Po straconej bramce Kanonierzy od razu ruszyli do ataku, by kolejny raz wyjść na prowadzenie. Ich ataki nie potrafiły jednak w żaden sposób zagrozić bramce Ruddy'ego. Najbliższy zdobycia bramki w tym czasie był Robin van Persie, który w 15. minucie oddał mocny strzał ponad bramką.
Mimo że Kanonierzy dominowali na boisku, to graczom Norwich bardziej zależało na strzelaniu bramek. Ładna dwójkowa akcja Hoolahana z Holtem skończyła się pod nogami tego drugiego, który próbował oddać strzał po ziemi na bramkę Szczęsnego. Do gracza Norwich odbiegł jednak Gibbs, od którego nogi odbiła się futbolówka i przelobowała bezradnego Szczęsnego. 2-1 dla Norwich.

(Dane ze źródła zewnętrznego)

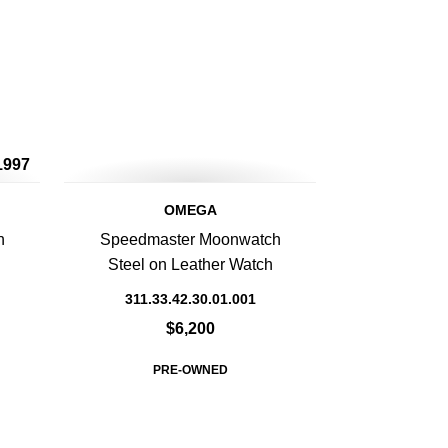
1997
OMEGA
h
Speedmaster Moonwatch
Steel on Leather Watch
311.33.42.30.01.001
$6,200
PRE-OWNED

W 33. minucie Arsene Wenger zmuszony został do przeprowadzenia pierwszej zmiany. Po tym, jak Bacary Sagna doznał kontuzji i został zniesiony z murawy na noszach, menedżer Arsenalu zdecydował się desygnować do gry Francisa Coquelina.
Kilka minut później świetnym rajdem na lewym skrzydle popisał się Gervinho, który zwiódł dwóch rywali i wyłożył piłkę do dobrze ustawionego Gibbsa. Anglik oddał strzał z pierwszej piłki, jednak był on bardzo daleki od ideału. W rezultacie futbolówka minęła się ze słupkiem.
Do końca pierwszej połowy wynik nie uległ jednak zmianie, a Kanonierzy zeszli na przerwę z jedną bramką straty do rywala.
W drugiej połowie od razu do ataku przeszli podopieczni Arsene Wengera. Mimo że wciąż atakowali, to nawet nie byli bliscy zdobycia bramki, gdyż zawsze w ostatnim momencie coś stawało im na przeszkodzie: a to nieudane podanie, a to interwencja obrońcy, a to Aaron Ramsey.
W 51. minucie to jednak gracze Norwich mogli zdobyć bramkę. Świetne podanie na wolne pole otrzymał Jackson, który strzelił prosto w Wojtka Szczęsnego, ale ten tum razem zdołał utrzymać futbolówkę i do końca akcji nie wypuścił jej z rąk.
W 57. minucie Kanonierzy spróbowali swojej szansy ze stałego fragmentu gry. Z rzutu wolnego dośrodkował Tomas Rosicky, a soczysty strzał głową oddał Laurent Koscielny. Ruddy'emu udało się jednak złapał futbolówkę.
Kilka chwil później z groźnym kontratakiem ruszyli goście, którzy byli o krok od zdobycia bramki. Grant Holt kolejny raz świetnie się zachował i pięknym lobem uruchomił Hoolahana, który strzałem z pierwszej piłki niewiele się pomylił.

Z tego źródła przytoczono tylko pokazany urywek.